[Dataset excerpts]
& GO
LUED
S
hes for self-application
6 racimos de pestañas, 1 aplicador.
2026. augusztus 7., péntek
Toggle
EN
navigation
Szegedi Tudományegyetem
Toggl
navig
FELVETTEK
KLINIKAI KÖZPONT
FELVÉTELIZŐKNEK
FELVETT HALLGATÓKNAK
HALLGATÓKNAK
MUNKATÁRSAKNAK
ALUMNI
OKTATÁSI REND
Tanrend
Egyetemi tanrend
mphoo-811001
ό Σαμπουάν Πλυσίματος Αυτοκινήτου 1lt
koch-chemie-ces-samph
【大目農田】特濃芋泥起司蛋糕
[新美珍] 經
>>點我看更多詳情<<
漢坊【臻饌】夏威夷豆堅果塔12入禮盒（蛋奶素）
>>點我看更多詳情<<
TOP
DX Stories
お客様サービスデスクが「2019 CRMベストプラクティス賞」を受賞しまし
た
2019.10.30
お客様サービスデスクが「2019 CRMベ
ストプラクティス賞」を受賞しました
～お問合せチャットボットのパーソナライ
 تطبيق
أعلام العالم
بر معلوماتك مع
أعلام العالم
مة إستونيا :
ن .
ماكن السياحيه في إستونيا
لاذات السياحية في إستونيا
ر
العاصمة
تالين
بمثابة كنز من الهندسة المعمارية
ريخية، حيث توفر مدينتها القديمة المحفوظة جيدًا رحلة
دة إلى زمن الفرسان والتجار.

* * *

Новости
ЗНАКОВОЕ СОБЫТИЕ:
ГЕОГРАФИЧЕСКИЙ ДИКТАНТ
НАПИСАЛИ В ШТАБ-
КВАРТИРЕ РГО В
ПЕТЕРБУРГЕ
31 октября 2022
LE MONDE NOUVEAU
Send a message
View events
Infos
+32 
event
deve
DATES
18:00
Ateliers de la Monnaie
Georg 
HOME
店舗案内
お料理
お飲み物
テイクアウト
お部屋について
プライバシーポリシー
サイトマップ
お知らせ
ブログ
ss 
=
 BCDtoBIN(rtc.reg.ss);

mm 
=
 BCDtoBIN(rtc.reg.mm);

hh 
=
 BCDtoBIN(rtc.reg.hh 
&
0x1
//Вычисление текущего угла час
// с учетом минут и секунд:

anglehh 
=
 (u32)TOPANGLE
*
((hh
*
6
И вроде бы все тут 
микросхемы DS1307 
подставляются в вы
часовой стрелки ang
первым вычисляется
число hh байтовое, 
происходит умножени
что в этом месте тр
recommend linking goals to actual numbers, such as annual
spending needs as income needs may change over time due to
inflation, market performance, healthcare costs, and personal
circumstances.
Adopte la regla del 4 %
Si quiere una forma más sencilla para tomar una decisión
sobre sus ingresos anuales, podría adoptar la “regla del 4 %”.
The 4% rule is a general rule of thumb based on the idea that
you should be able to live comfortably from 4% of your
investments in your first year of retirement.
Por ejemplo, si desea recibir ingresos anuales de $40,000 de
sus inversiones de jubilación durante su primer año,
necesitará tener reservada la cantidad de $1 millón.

» Goal of the exercise: Give again exactly, and only, the lines above starting at the one with "микросхемы DS1307" and ending at the one with "necesitará tener reservada".

» Response to this task:
микросхемы DS1307 
подставляются в вы
часовой стрелки ang
первым вычисляется
число hh байтовое, 
происходит умножени
что в этом месте тр
recommend linking goals to actual numbers, such as annual
spending needs as income needs may change over time due to
inflation, market performance, healthcare costs, and personal
circumstances.
Adopte la regla del 4 %
Si quiere una forma más sencilla para tomar una decisión
sobre sus ingresos anuales, podría adoptar la “regla del 4 %”.
The 4% rule is a general rule of thumb based on the idea that
you should be able to live comfortably from 4% of your
investments in your first year of retirement.
Por ejemplo, si desea recibir ingresos anuales de $40,000 de
sus inversiones de jubilación durante su primer año,
necesitará tener reservada la cantidad de $1 millón.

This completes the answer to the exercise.